You remember your daughter. The thought of her comes distantly, like something you read in a book long ago. Megan is seventeen, your only child, and you love her. Her room is down the hall. She always gets up early, as early as you do, every morning. She has dance and clarinet and yearbook this year. In her Anat. and Phys. class, just a week ago, she and her lab partner, Christian, dissected a baby pig. This all comes to you at once.

“Did she go to school?” your wife asks.

“What time is it?” you ask.

Your wife turns toward you and lifts the phone still in your hand. “It’s 11:30,” she says. Then she says, “I need to find Megan.” Getting up, she makes sounds like someone lifting heavy weights. She walks slowly out of the room, wrapping a robe around her. She calls out, “Megan?”

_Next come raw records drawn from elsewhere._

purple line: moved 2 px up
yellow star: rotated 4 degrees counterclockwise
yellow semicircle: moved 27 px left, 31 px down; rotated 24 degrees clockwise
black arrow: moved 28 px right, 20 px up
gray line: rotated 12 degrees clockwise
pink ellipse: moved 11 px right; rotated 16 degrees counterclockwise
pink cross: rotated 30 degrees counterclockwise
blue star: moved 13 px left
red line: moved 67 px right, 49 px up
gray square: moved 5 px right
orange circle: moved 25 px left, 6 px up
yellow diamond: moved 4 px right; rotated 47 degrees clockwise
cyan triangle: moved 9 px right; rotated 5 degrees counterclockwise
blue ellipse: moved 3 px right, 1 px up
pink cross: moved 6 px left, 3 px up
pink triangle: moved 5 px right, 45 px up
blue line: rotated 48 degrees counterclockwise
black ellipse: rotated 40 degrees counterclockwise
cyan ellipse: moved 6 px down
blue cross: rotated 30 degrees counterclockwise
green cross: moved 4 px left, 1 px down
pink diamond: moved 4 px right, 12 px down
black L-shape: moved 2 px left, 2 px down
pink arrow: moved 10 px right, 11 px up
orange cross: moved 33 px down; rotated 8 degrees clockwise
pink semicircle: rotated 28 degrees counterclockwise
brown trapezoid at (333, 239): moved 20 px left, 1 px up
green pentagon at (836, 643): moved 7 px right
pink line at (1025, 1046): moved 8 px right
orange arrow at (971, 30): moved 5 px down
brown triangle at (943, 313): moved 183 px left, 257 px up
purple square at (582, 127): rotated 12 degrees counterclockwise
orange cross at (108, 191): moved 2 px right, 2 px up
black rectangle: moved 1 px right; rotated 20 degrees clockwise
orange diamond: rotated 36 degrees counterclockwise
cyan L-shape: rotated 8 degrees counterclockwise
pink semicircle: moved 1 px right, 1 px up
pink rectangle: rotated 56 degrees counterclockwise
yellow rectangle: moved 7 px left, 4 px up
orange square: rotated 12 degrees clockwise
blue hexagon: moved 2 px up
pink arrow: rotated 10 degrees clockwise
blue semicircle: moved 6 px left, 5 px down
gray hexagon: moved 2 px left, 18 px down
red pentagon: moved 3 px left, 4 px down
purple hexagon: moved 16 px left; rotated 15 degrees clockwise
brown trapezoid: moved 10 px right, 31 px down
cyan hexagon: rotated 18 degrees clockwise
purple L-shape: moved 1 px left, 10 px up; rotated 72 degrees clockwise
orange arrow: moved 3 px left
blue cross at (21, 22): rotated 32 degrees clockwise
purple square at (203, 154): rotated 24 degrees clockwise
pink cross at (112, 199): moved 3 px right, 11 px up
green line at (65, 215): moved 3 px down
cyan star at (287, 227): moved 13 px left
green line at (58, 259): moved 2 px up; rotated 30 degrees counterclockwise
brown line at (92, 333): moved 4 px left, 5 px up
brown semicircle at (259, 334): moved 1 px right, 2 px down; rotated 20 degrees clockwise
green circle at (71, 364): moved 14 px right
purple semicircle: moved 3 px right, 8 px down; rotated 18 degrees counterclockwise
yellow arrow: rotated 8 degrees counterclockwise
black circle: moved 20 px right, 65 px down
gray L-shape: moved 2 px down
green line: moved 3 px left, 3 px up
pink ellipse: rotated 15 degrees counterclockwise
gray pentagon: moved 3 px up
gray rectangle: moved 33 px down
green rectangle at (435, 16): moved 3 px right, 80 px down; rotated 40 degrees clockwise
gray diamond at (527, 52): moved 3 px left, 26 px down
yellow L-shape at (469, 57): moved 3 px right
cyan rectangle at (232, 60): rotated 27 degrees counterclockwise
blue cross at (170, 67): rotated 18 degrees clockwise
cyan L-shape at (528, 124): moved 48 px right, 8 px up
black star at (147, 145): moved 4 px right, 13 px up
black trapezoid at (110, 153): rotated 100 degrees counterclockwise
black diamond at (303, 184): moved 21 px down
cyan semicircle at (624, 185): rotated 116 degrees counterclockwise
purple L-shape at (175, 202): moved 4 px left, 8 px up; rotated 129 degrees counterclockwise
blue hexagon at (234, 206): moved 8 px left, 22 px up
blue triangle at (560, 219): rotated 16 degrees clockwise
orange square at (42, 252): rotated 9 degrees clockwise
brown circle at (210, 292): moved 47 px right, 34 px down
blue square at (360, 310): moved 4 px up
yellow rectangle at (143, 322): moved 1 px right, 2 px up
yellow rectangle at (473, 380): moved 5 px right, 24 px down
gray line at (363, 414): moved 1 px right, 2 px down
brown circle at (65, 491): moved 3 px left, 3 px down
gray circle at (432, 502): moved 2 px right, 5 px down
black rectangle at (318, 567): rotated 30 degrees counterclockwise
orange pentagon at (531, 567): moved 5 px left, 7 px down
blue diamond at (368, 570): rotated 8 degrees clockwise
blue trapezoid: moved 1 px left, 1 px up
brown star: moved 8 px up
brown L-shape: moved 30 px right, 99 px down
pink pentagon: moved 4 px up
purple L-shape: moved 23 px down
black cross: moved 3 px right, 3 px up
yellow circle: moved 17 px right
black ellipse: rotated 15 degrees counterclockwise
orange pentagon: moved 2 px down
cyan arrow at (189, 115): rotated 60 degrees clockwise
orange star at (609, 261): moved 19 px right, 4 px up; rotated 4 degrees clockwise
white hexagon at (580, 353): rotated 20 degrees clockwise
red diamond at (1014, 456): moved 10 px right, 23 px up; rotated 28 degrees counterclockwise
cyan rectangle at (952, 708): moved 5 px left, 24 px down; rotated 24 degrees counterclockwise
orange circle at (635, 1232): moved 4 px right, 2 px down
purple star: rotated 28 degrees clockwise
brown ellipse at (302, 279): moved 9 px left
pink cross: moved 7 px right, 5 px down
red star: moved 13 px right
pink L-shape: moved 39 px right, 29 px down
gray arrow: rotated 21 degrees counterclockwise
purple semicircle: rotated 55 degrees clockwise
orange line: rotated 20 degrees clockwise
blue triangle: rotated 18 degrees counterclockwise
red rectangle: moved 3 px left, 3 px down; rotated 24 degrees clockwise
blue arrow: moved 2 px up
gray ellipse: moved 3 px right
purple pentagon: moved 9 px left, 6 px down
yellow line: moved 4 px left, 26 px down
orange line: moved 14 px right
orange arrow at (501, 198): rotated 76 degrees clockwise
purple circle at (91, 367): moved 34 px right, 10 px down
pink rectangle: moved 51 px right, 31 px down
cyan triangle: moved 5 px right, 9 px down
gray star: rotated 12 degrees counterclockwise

After a long time, she comes back. Her eyes are wide as though she might be screaming, but she doesn’t make a sound. She stops in the middle of the room. “Megan’s not here,” she says. Then she says, “The front door is open.”

Somehow you rise from the bed, like a man pushing boulders off his chest. You walk with your wife to the front door, which stands wide open. Outside it’s an ordinary spring day, oddly calm and quiet. There are no cars, no sounds of people moving or doing.

Your wife’s Toyota and Megan’s Honda Civic sit in the driveway, under the carport. Megan’s car door is open. She sits at the wheel, the car engine not running. Her hands hang loosely on the steering wheel. “There she is,” your wife says. Her voice sounds like it comes from a distance.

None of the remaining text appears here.